La Commissione Bilancio della Camera
ha approvato la cosiddetta "web tax" tanto temuta dalle aziende del mondo digitale italiano e non. Ma si tratta di una web tax letteralmente dimezzata,
ridotta al 3 percento invece del 6 previsto inizialmente, e limitata alle cessioni di servizi. Si salvano quindi le attività di ecommerce, con una web tax che quindi
va a colpire essenzialmente l'advertising online gestito dalle grandi imprese (interessa solo le entità che effettuano oltre tremila transazioni di servizi nell’anno solare).

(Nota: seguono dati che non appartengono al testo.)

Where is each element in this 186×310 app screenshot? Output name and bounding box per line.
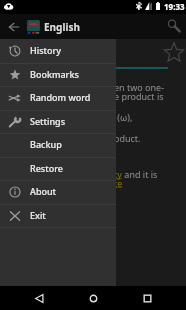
staticText: ce xyxy=(113,177,123,189)
button[interactable]: Search xyxy=(162,14,184,39)
staticText: e product is xyxy=(114,90,164,102)
staticText: Restore xyxy=(30,162,63,174)
button[interactable]: Back xyxy=(0,14,27,39)
button[interactable]: History xyxy=(0,39,116,63)
button[interactable]: Random word xyxy=(0,86,116,110)
staticText: en two one- xyxy=(114,81,165,93)
button[interactable]: Exit xyxy=(0,204,116,228)
staticText: About xyxy=(30,185,57,197)
button[interactable]: About xyxy=(0,180,116,204)
button[interactable]: Back xyxy=(29,286,49,310)
staticText: English xyxy=(44,20,80,34)
staticText: Bookmarks xyxy=(30,68,79,80)
staticText: 19:33 xyxy=(164,1,185,12)
staticText: and it is xyxy=(122,168,158,180)
staticText: Exit xyxy=(30,209,46,221)
staticText: Settings xyxy=(30,115,66,127)
button[interactable]: Home xyxy=(83,286,103,310)
staticText: Backup xyxy=(30,138,62,150)
button[interactable]: Recent apps xyxy=(137,286,157,310)
button[interactable]: Bookmark xyxy=(162,42,186,64)
staticText: Random word xyxy=(30,91,91,103)
button[interactable]: Settings xyxy=(0,110,116,134)
staticText: ̃ (ω), xyxy=(115,111,133,123)
staticText: History xyxy=(30,44,62,56)
button[interactable]: Backup xyxy=(0,133,116,157)
button[interactable]: Restore xyxy=(0,157,116,181)
staticText: cy xyxy=(113,168,122,180)
staticText: oduct. xyxy=(114,132,141,144)
button[interactable]: Bookmarks xyxy=(0,63,116,87)
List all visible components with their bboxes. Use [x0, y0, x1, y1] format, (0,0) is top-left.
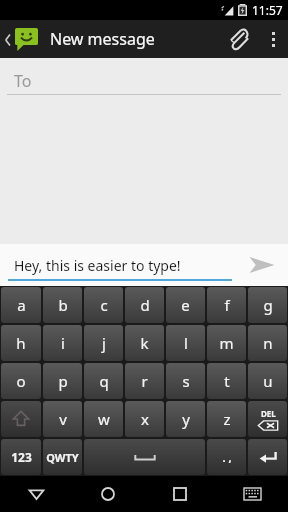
button[interactable]: m: [207, 325, 246, 361]
button[interactable]: y: [166, 401, 205, 437]
button[interactable]: z: [207, 401, 246, 437]
staticText: v: [59, 409, 67, 429]
staticText: w: [98, 409, 110, 429]
button[interactable]: . ,: [207, 439, 246, 475]
staticText: b: [58, 295, 68, 315]
staticText: d: [140, 295, 150, 315]
button[interactable]: w: [84, 401, 123, 437]
button[interactable]: j: [84, 325, 123, 361]
staticText: p: [58, 371, 68, 391]
button[interactable]: n: [248, 325, 287, 361]
button[interactable]: e: [166, 287, 205, 323]
button[interactable]: h: [1, 325, 41, 361]
button[interactable]: v: [43, 401, 82, 437]
staticText: a: [17, 295, 26, 315]
button[interactable]: k: [125, 325, 164, 361]
staticText: c: [100, 295, 108, 315]
button[interactable]: QWTY: [43, 439, 82, 475]
staticText: f: [224, 295, 230, 315]
button[interactable]: l: [166, 325, 205, 361]
staticText: i: [61, 333, 65, 353]
button[interactable]: b: [43, 287, 82, 323]
button[interactable]: Enter: [248, 439, 287, 475]
button[interactable]: d: [125, 287, 164, 323]
button[interactable]: More options: [258, 20, 288, 58]
staticText: s: [182, 371, 190, 391]
button[interactable]: c: [84, 287, 123, 323]
staticText: t: [224, 371, 230, 391]
button[interactable]: Space: [84, 439, 205, 475]
staticText: x: [141, 409, 149, 429]
button[interactable]: Back: [0, 28, 42, 51]
staticText: Hey, this is easier to type!: [14, 256, 181, 275]
button[interactable]: p: [43, 363, 82, 399]
button[interactable]: Send: [236, 244, 288, 286]
staticText: n: [263, 333, 273, 353]
button[interactable]: Shift: [1, 401, 41, 437]
staticText: y: [182, 409, 190, 429]
staticText: m: [219, 333, 234, 353]
button[interactable]: Home: [72, 476, 144, 512]
staticText: q: [99, 371, 109, 391]
button[interactable]: u: [248, 363, 287, 399]
staticText: . ,: [222, 450, 232, 465]
button[interactable]: r: [125, 363, 164, 399]
staticText: k: [140, 333, 149, 353]
staticText: r: [141, 371, 148, 391]
staticText: h: [16, 333, 26, 353]
staticText: u: [263, 371, 273, 391]
staticText: DEL: [261, 408, 276, 419]
button[interactable]: Keyboard: [216, 476, 288, 512]
staticText: o: [16, 371, 26, 391]
staticText: 11:57: [252, 2, 283, 18]
staticText: z: [223, 409, 231, 429]
button[interactable]: g: [248, 287, 287, 323]
button[interactable]: Delete: [248, 401, 287, 437]
button[interactable]: 123: [1, 439, 41, 475]
staticText: New message: [50, 28, 155, 50]
staticText: l: [184, 333, 188, 353]
staticText: QWTY: [46, 450, 79, 465]
staticText: 123: [11, 449, 32, 465]
button[interactable]: o: [1, 363, 41, 399]
button[interactable]: Recent apps: [144, 476, 216, 512]
button[interactable]: x: [125, 401, 164, 437]
button[interactable]: f: [207, 287, 246, 323]
button[interactable]: s: [166, 363, 205, 399]
button[interactable]: Attach: [218, 20, 258, 58]
button[interactable]: t: [207, 363, 246, 399]
staticText: e: [181, 295, 190, 315]
staticText: g: [263, 295, 273, 315]
staticText: j: [102, 333, 106, 353]
button[interactable]: q: [84, 363, 123, 399]
staticText: To: [14, 70, 32, 92]
button[interactable]: i: [43, 325, 82, 361]
button[interactable]: Back: [0, 476, 72, 512]
button[interactable]: a: [1, 287, 41, 323]
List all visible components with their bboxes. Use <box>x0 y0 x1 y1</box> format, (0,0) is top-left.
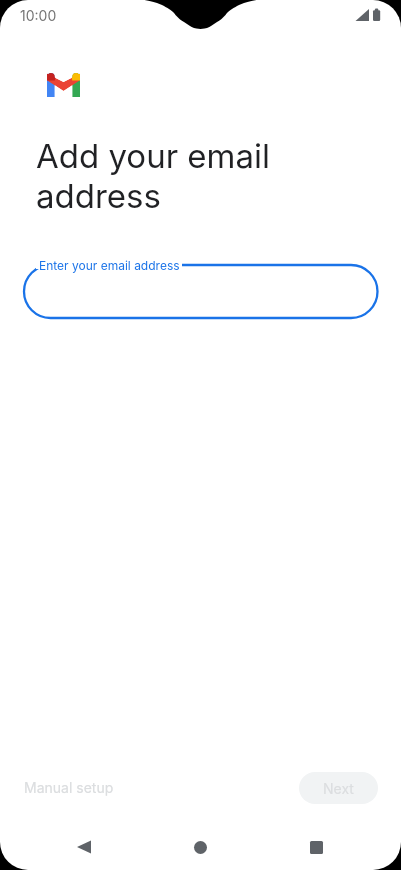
staticText: Enter your email address <box>39 258 180 273</box>
staticText: Add your email address <box>36 136 271 216</box>
button[interactable]: Home <box>172 824 228 870</box>
staticText: 10:00 <box>20 7 57 24</box>
button[interactable]: Next <box>299 772 378 804</box>
button[interactable]: Back <box>56 824 112 870</box>
staticText: Next <box>323 780 354 797</box>
button[interactable]: Recents <box>288 824 344 870</box>
staticText: Manual setup <box>24 779 114 796</box>
button[interactable]: Manual setup <box>22 772 116 803</box>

Ma potenzialmente
anche il cloud, quindi c'è bisogno di una maggiore chiarezza. L'intenzione è definire precisamente entro il prossimo aprile quali servizi tassare.

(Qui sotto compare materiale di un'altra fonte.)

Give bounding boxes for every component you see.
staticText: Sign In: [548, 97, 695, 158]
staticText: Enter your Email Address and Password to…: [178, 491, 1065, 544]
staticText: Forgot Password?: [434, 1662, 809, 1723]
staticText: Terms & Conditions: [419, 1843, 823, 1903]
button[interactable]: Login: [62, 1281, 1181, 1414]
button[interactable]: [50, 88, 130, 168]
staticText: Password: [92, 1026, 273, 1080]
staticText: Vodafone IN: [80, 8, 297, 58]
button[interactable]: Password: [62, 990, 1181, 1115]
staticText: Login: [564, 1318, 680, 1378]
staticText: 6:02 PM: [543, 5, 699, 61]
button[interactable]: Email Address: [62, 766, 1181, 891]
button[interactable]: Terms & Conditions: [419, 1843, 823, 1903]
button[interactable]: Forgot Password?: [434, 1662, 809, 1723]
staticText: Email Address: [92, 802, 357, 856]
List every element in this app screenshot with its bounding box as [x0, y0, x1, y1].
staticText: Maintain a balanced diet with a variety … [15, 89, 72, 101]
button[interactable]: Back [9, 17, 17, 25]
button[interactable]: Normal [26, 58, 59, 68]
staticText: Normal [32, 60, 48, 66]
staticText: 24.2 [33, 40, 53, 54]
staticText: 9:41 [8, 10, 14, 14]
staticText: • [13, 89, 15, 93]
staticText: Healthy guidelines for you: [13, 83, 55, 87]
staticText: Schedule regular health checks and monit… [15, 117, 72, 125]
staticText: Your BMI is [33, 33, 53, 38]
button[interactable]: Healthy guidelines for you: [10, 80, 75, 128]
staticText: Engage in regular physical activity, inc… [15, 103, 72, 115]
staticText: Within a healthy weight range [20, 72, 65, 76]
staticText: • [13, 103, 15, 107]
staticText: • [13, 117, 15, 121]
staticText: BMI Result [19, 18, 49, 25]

La web tax italiana è stata concepita in parte per compensare la
mancanza di una legislazione europea in merito alla tassazione di alcuni servizi digitali. L'Unione Europea vorrebbe che gli Stati membri non seguissero questa strada delle legislazioni locali, ma la definizione di una normativa comunitaria viene
frenata dai Paesi che vogliono ospitare i grandi giganti del web e dell'economia digitale, come Irlanda, Malta o Lussemburgo.
La Commissione Bilancio ha anche esteso il superammortamento al 140 per cento a
nuovi beni immateriali, tra cui le soluzioni per la realtà aumentata o virtuale e le piattaforme e applicazioni in logica IoT per il coordinamento della logistica.